Tuesday 17 February 2009

Art imitates life

Through a lens

As regular readers of this blog know, Landscape as Muse is one of the few television programs I go out of my way to watch, even to the point of getting up rather early some mornings.

The episode that is being run on CBC Bold today features Matthew Wheeler, taking photographs of Robson Valley. What makes this so interesting -- apart from the fact that Mount Robson is the highest point in the Canadian Rockies and rarely cloud-free -- is that Matthew makes his own lenses by freezing water and shaping it with his hands.

Well, I don't have a DSLR, but we do have a leaky eavestrough, and so with the lovely icicle that formed yesterday, I decided to feature one of my pine cones in a small homage and test.

Things have been busy here: I've had my nose to the twin grindstones of the bench and the computer, working steadily away on my Guild of Bookworkers' Marking Time entry.

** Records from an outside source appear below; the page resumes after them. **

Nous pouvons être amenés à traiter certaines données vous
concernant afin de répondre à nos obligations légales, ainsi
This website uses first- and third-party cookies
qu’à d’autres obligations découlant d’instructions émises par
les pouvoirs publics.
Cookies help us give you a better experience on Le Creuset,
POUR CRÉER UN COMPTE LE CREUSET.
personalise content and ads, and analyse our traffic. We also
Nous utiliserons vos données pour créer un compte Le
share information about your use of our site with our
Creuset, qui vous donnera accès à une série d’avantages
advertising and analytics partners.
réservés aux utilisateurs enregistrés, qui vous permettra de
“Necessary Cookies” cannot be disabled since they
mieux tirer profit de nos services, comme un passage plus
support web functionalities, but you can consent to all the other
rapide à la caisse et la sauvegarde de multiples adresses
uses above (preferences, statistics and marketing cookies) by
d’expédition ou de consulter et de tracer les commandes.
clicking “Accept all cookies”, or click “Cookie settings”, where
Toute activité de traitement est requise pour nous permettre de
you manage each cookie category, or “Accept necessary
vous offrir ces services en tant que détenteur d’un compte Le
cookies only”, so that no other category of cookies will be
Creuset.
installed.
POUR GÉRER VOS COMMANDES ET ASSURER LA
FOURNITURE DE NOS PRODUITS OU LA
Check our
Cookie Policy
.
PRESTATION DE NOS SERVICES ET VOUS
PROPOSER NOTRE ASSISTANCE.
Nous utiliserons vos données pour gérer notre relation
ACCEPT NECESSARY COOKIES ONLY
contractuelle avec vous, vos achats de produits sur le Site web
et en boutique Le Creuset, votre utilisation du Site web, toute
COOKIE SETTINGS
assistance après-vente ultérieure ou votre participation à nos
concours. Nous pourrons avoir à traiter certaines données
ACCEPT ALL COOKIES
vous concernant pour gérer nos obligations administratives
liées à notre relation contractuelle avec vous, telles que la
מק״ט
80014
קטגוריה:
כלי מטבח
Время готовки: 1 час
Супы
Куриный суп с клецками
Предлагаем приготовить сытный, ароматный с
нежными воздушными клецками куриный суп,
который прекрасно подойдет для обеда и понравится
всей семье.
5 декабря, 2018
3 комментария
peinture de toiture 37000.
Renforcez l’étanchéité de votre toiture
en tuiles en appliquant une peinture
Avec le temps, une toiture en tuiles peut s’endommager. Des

No, I haven't talked about it much, for a couple of reasons: mostly, that's because it's yet another book about death and I need to keep my focus on what I'm doing and not let my emotions get in the way. So I work on it in spurts -- today being very successful -- and then play with other, happier, projects in between.

Wednesday 4 February 2009

You do what?

Installation A2

One of the things that frustrated me last year was the reason I was turned down for a grant: "we don't consider knitting and bookbinding as valid forms of 'visual art'."

As a knitter, I'm not unfamiliar with that attitude -- over the years, I've lost track of how many times I've had strangers ask what I'm doing, and have the overwhelming majority of the women disclaim "well, I would never do anything so domestic."

But I was surprised to hear that bookbinding didn't "count" and haven't figured out why, although that attitude hasn't stopped me from working on a few projects with impending deadlines.

That doesn't mean I've quit doing anything else though.

Taking inspiration from a large bag of coniferous cones I collected last weekend and some of my earliest handspun that I found while reorganizing my fibre stash, I created a cone cosy, and then decided I needed an outdoor adventure.

What a better way to play with art than to let my little clothed gymnosperm pal go visit his relatives in the great outdoors? One encounter is documented above.

Although it wasn't the nicest day -- flat light, for starters -- it did have the desired effect: I came home charged up creatively, hungry to experiment with more textures, and with a powerful need for a hot chocolate.